This makes sense in theory, but is hard to get working in practice. We tried usi...

This makes sense in theory, but is hard to get working in practice.

We tried using nvjpeg to do JPEG decoding on GPU as a additional baseline, but using it as a drop-in replacement to a standard training pipeline gives huge slowdowns for a few reasons:

(1) Batching: nvjpeg isn't batched; you need to decode one at a time in a loop. This is slow but could in principle be improved with a better GPU decoder.

(2) Concurrent data loading / model execution: In a standard training pipeline, the CPU is loading and augmenting data on CPU for the next batch in parallel with the model running forward / backward on the current batch. Using the GPU for decoding blocks it from running the model concurrently. If you were careful I think you could probably find a way to interleave JPEG decoding and model execution on the GPU, but it's not straightforward. Just naively swapping out to use nvjpeg in a standard PyTorch training pipeline gives very bad performance.

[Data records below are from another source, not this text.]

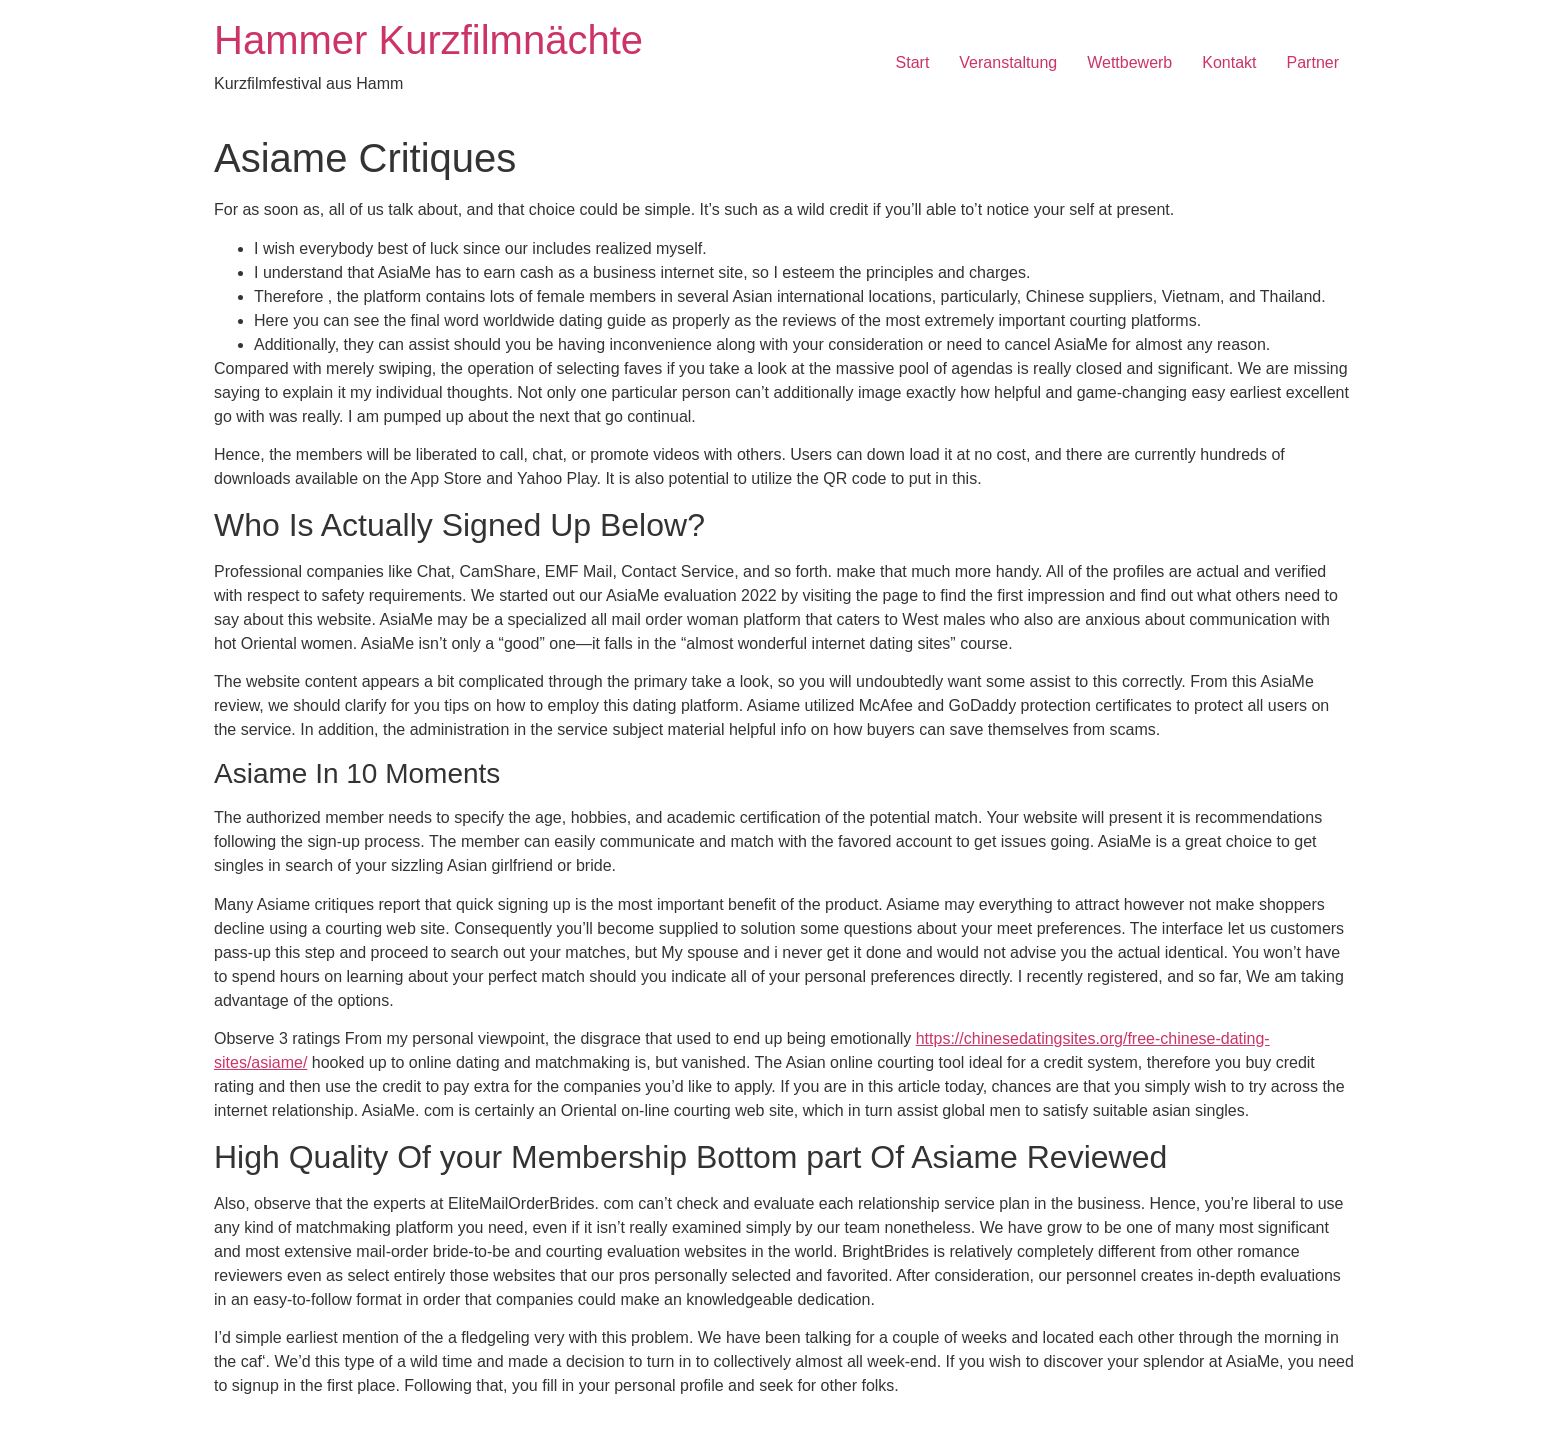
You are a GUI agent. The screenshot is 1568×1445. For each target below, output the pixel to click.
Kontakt (1229, 62)
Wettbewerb (1129, 62)
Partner (1313, 62)
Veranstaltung (1008, 62)
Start (913, 62)
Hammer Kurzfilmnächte (428, 40)
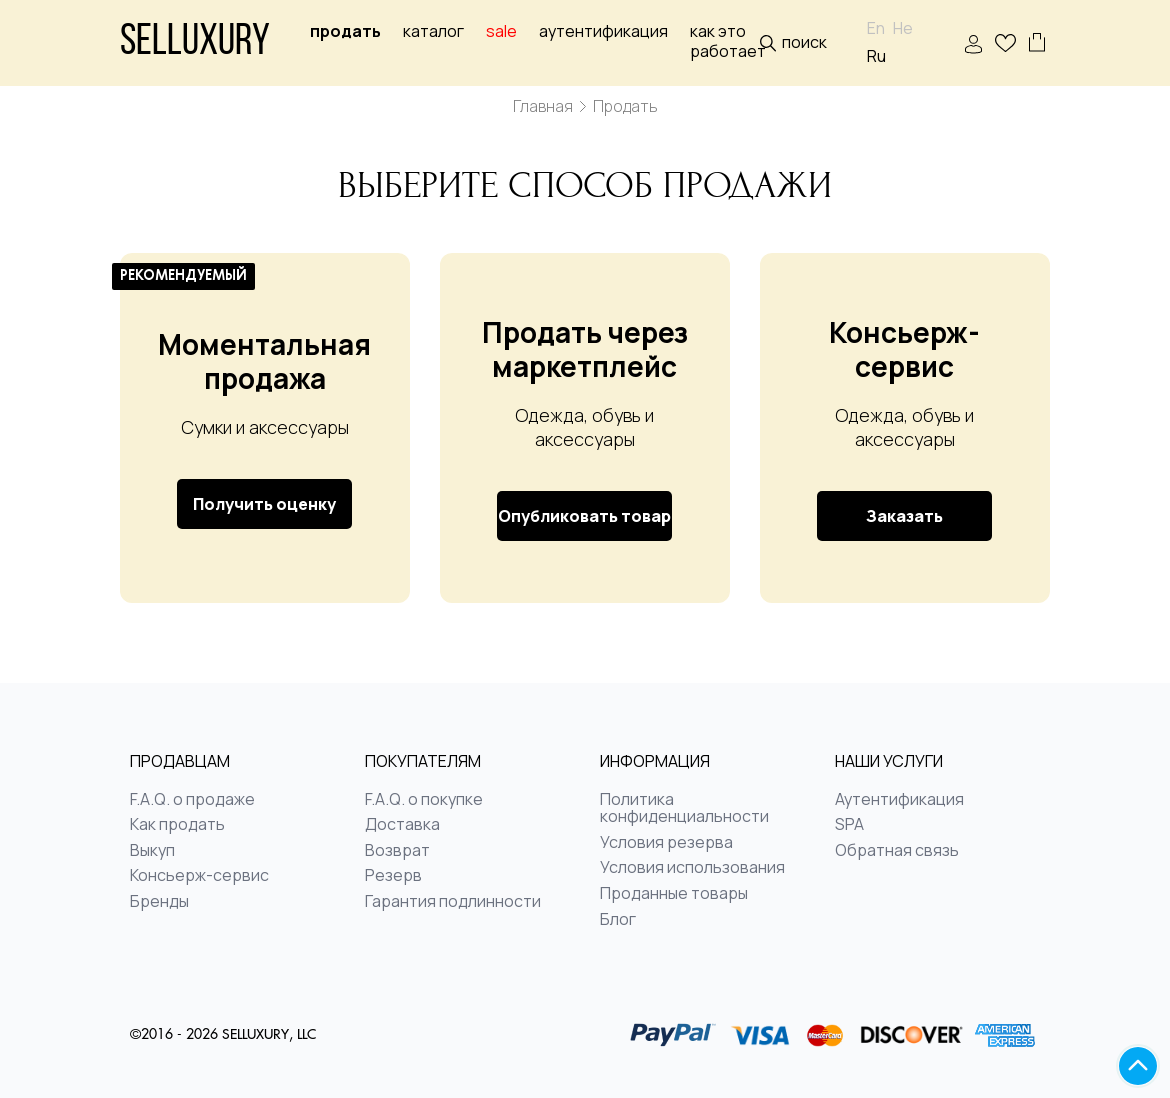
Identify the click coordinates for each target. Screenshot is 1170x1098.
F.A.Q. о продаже (192, 800)
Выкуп (152, 851)
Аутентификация (603, 31)
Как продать (177, 825)
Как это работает (728, 41)
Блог (618, 920)
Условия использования (692, 868)
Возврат (397, 851)
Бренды (159, 902)
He (903, 28)
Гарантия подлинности (453, 902)
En (876, 28)
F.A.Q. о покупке (424, 800)
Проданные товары (674, 894)
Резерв (393, 876)
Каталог (433, 31)
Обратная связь (897, 851)
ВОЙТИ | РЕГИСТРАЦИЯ (973, 44)
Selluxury (195, 43)
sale (501, 31)
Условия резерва (666, 843)
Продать (345, 31)
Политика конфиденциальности (684, 808)
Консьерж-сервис (199, 876)
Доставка (402, 825)
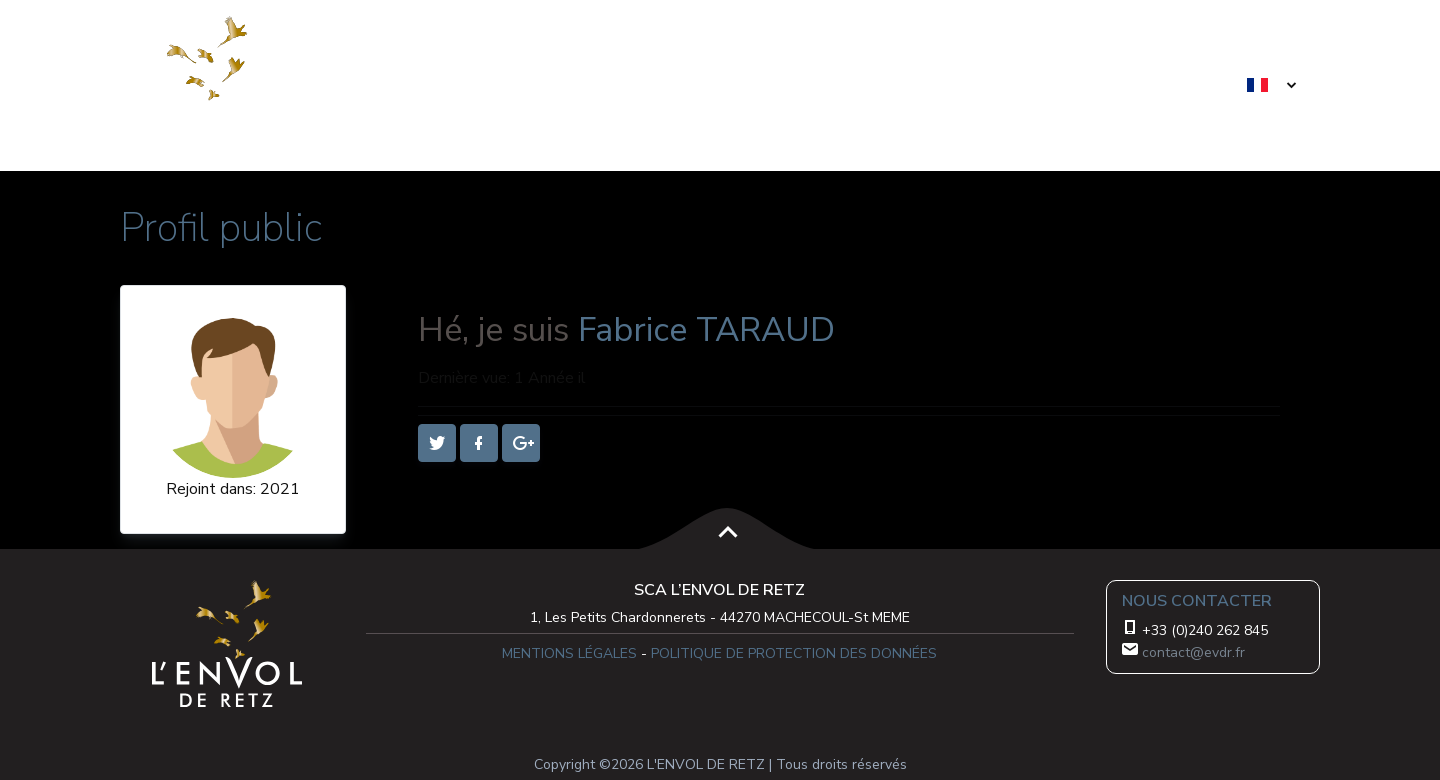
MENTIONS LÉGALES (569, 653)
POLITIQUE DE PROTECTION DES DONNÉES (794, 653)
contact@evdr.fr (1193, 652)
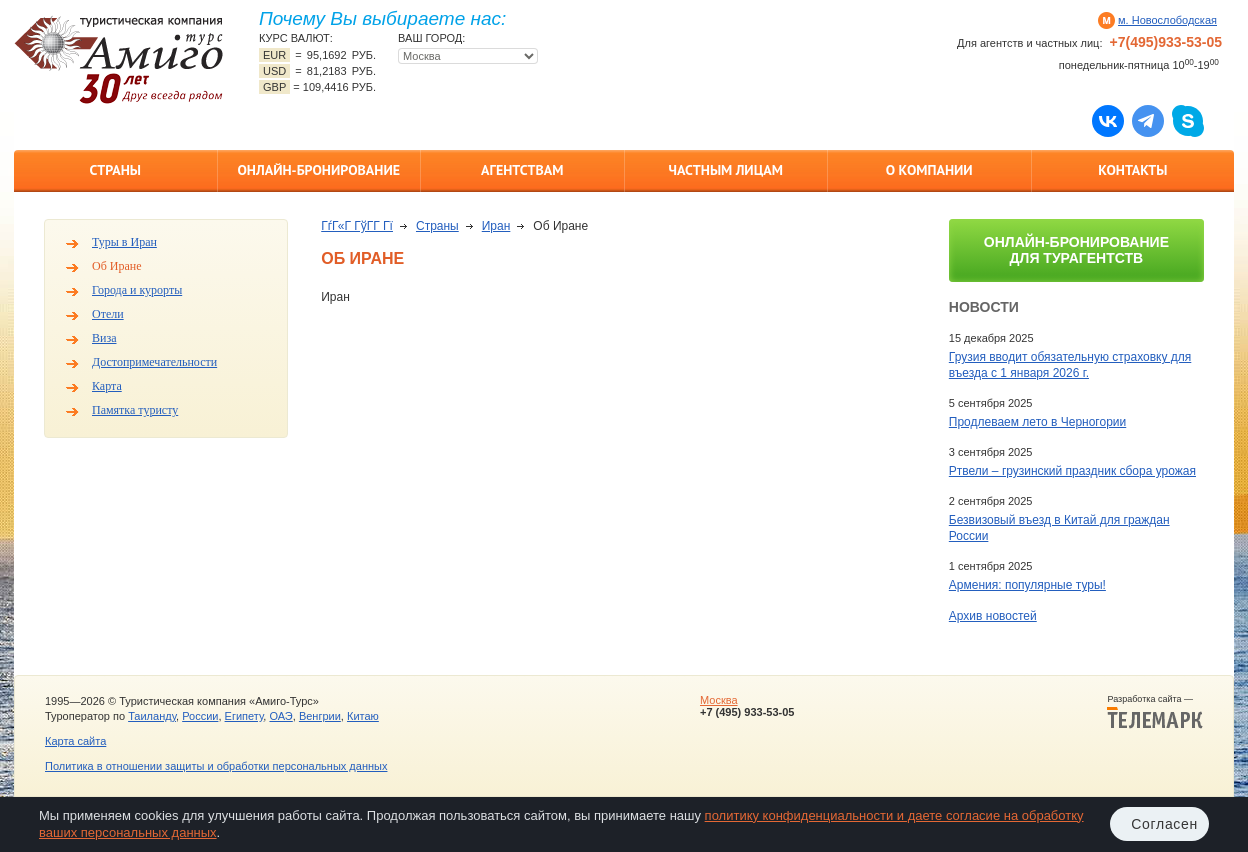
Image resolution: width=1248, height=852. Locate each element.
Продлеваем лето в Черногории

(3) Data augmentation: If you do DCT -> RGB decoding on the GPU, then you have to think about how and where to do data augmentation. You can augment in DCT either on CPU or on GPU; however DCT augmentation tends to be more expensive than RGB augmentation (especially for resize operations), so if you are already going through the trouble of decoding to RGB then it's probably much cheaper to augment in RGB. If you augment in RGB on GPU, then you are blocking parallel model execution for both JPEG decoding and augmentation, and problem (2) gets even worse. If you do RGB augmentation on CPU, you end up with and extra GPU -> CPU -> GPU round trip on every model iteration which again reduces performance.